With each technological advancement, from early documentaries to social issue games and immersive VR, we've heard the promise of being able to step into alternate perspectives, to feel and share and experience a more complex type of understanding. But are these supposed "empathy machines" distancing us from true empathy and closer to voyeurism?
In this talk we'll interrogate the ethics, assumptions and privileges associated with technological storytelling.
Hosted by Santilla Chingaipe with Dr Fincina Hopgood, Brett Leavy and Amani Naseem.
About the speakers
Santilla Chingaipe is an award-winning journalist and documentary filmmaker. She spent nearly a decade working for SBS World News which saw her report from across Africa and interview some of the continent's most prominent leaders. Her work explores cultural identities, contemporary migration and politics. Last year she presented a one-off documentary for SBS, Date My Race. Santilla is currently directing and writing documentary on the complexities of Australia’s South Sudanese community. Her latest film, Black As Me, is a short documentary exploring the perception of beauty and race in Australia. She writes regularly for The Saturday Paper.
Dr Fincina Hopgood is a Lecturer in Screen Studies at the University of New England, where she teaches the units Australian Screens and Human Rights on Screen. Fincina’s interest in empathy stems from her research expertise investigating portrayals of mental illness and suicide in film and television. She has written articles for The Age and The Conversation, as well as book chapters and journal articles, and she has been interviewed on ABC Radio and 3RRR several times. Fincina’s research has been supported by the ARC Centre of Excellence for the History of Emotions, the Melbourne Social Equity Institute, the Disability Research Initiative, and the Human Rights and Animal Ethics Research Network at the University of Melbourne. Fincina works in collaboration with the mental health community to explore the potential of screen media to foster empathy and to ensure this research is informed by lived experience.
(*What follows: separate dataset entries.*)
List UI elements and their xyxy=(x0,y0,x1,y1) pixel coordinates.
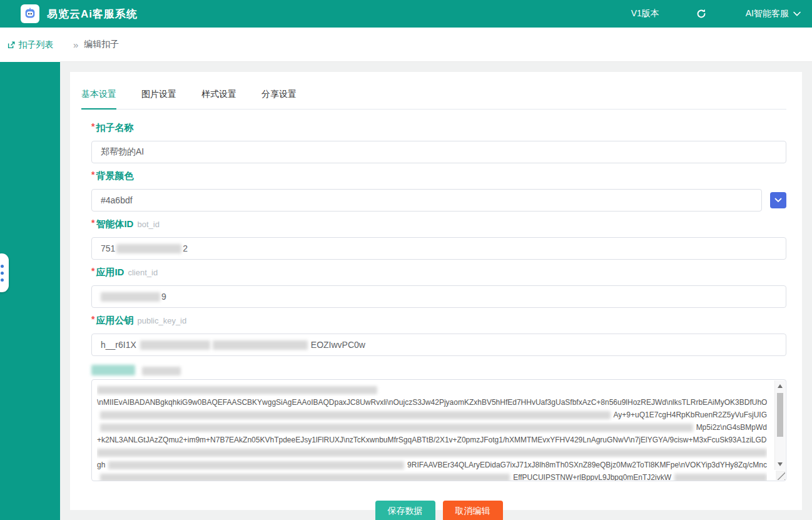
settings-tabs: 基本设置 图片设置 样式设置 分享设置 xyxy=(81,85,786,110)
sidebar-item-buttons-list[interactable]: 扣子列表 xyxy=(0,28,60,62)
field-background-color: *背景颜色 xyxy=(91,170,786,212)
redacted-value xyxy=(116,244,181,253)
key-line: +k2NL3ANLGtJAzZQmu2+im9m+N7B7EAkZn05KVhT… xyxy=(97,434,767,446)
public-key-sublabel: public_key_id xyxy=(137,316,186,325)
scroll-down-arrow[interactable] xyxy=(778,462,783,466)
textarea-resize-handle[interactable] xyxy=(776,471,785,480)
key-line: Mp5i2z\nG4sBMpWd xyxy=(97,421,767,434)
required-asterisk: * xyxy=(91,314,94,324)
key-line: EffPUCUIPSTNW+rlBppvL9Jbpq0mEnTJ2ivkW xyxy=(97,471,767,481)
redacted-text xyxy=(108,461,404,469)
main-content-area: 基本设置 图片设置 样式设置 分享设置 *扣子名称 *背景颜色 xyxy=(60,63,812,520)
required-asterisk: * xyxy=(91,170,94,180)
page-title: 编辑扣子 xyxy=(84,39,119,50)
breadcrumb: » 编辑扣子 xyxy=(60,28,812,62)
cancel-edit-button[interactable]: 取消编辑 xyxy=(443,501,503,520)
bot-id-label: *智能体IDbot_id xyxy=(91,218,786,230)
button-name-label: *扣子名称 xyxy=(91,121,786,134)
public-key-input[interactable]: h__r6I1X EOZIwvPC0w xyxy=(91,334,786,356)
app-title: 易览云Ai客服系统 xyxy=(47,7,138,21)
scrollbar-thumb[interactable] xyxy=(777,393,783,437)
top-header-bar: 易览云Ai客服系统 V1版本 AI智能客服 xyxy=(0,0,812,28)
redacted-text xyxy=(100,424,693,432)
field-button-name: *扣子名称 xyxy=(91,121,786,163)
key-line: \nMIIEvAIBADANBgkqhkiG9w0BAQEFAASCBKYwgg… xyxy=(97,396,767,409)
floating-chat-widget-handle[interactable] xyxy=(0,253,9,292)
edit-form-card: 基本设置 图片设置 样式设置 分享设置 *扣子名称 *背景颜色 xyxy=(70,72,802,510)
redacted-value xyxy=(213,340,308,350)
required-asterisk: * xyxy=(91,121,94,131)
breadcrumb-arrow-icon: » xyxy=(73,39,78,50)
external-link-icon xyxy=(7,41,16,49)
redacted-label xyxy=(91,365,135,375)
field-bot-id: *智能体IDbot_id 751 2 xyxy=(91,218,786,260)
client-id-input[interactable]: 9 xyxy=(91,285,786,308)
redacted-text xyxy=(97,386,377,394)
user-menu[interactable]: AI智能客服 xyxy=(746,8,801,19)
field-public-key-id: *应用公钥public_key_id h__r6I1X EOZIwvPC0w xyxy=(91,314,786,356)
redacted-text xyxy=(100,411,611,419)
bot-id-input[interactable]: 751 2 xyxy=(91,237,786,260)
button-name-input[interactable] xyxy=(91,141,786,163)
key-line xyxy=(97,384,767,396)
widget-dot xyxy=(1,278,4,282)
public-key-label: *应用公钥public_key_id xyxy=(91,314,786,327)
redacted-value xyxy=(101,292,160,302)
redacted-text xyxy=(674,474,767,482)
scroll-up-arrow[interactable] xyxy=(778,384,783,388)
tab-image-settings[interactable]: 图片设置 xyxy=(141,85,176,109)
redacted-value xyxy=(140,340,210,350)
chevron-down-icon xyxy=(793,11,801,16)
form-actions: 保存数据 取消编辑 xyxy=(91,501,786,520)
refresh-icon[interactable] xyxy=(696,8,707,19)
app-logo xyxy=(21,4,39,23)
tab-basic-settings[interactable]: 基本设置 xyxy=(81,85,116,110)
color-picker-button[interactable] xyxy=(770,192,786,208)
background-color-label: *背景颜色 xyxy=(91,170,786,182)
required-asterisk: * xyxy=(91,218,94,228)
key-line: Ay+9+uQ1E7cgH4RpKbRuenR2Z5yVuFsjUIG xyxy=(97,409,767,421)
background-color-input[interactable] xyxy=(91,189,762,212)
client-id-sublabel: client_id xyxy=(128,268,158,277)
robot-mascot-icon xyxy=(23,7,37,21)
tab-style-settings[interactable]: 样式设置 xyxy=(201,85,236,109)
private-key-label-redacted xyxy=(91,365,786,375)
redacted-text xyxy=(97,449,767,457)
user-menu-label: AI智能客服 xyxy=(746,8,789,19)
sidebar-item-label: 扣子列表 xyxy=(19,39,54,51)
key-line: gh 9RIFAAVBEr34QLAryEDidaG7ixJ71xJ8lh8mT… xyxy=(97,459,767,471)
private-key-textarea[interactable]: \nMIIEvAIBADANBgkqhkiG9w0BAQEFAASCBKYwgg… xyxy=(91,379,786,481)
widget-dot xyxy=(1,272,4,275)
tab-share-settings[interactable]: 分享设置 xyxy=(261,85,297,109)
field-client-id: *应用IDclient_id 9 xyxy=(91,266,786,308)
chevron-down-icon xyxy=(774,198,782,203)
textarea-scrollbar[interactable] xyxy=(774,380,785,470)
client-id-label: *应用IDclient_id xyxy=(91,266,786,278)
key-line xyxy=(97,446,767,459)
version-label: V1版本 xyxy=(631,8,659,19)
redacted-text xyxy=(100,474,510,482)
bot-id-sublabel: bot_id xyxy=(137,220,159,229)
redacted-sublabel xyxy=(142,367,181,375)
widget-dot xyxy=(1,265,4,268)
save-data-button[interactable]: 保存数据 xyxy=(375,501,435,520)
required-asterisk: * xyxy=(91,266,94,276)
sidebar: 扣子列表 xyxy=(0,28,60,520)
Brett Leavy calls himself a ‘Virtual Heritage Jedi’. A descendant of the Kooma people of Western Queensland, Brett has spent his career dedicated to seeking innovative ways to preserve and present Indigenous arts, language and culture using new technologies. Inspired by the possibilities of virtual reality (VR) and immersive gaming, Brett created Virtual Songlines. Virtual Songlines is a tool to developing, recording, preserving and presenting the knowledge passed down by the Traditional Owners. It is one of Brett’s many projects and will be highlighted in this talk. Through the use of VR Brett seeks to recreate the Australia of his ancestors and embed the culture, language, artefacts and community into 3D VR experiences. By day he is the Manager of the National Indigenous Radio Service that connects over 180 community radio stations.
Amani Naseem is an artist from the Maldives living on Wururundjeri land. She makes games and interactive work for public play. She is one of the founders of w00t Copenhagen Play Festival, she also works in the collectives PlayReactive (AU) and Copenhagen Games Collective (DK). She is currently working on a PhD and thinking about what it means to make play in occupied and high risk environments.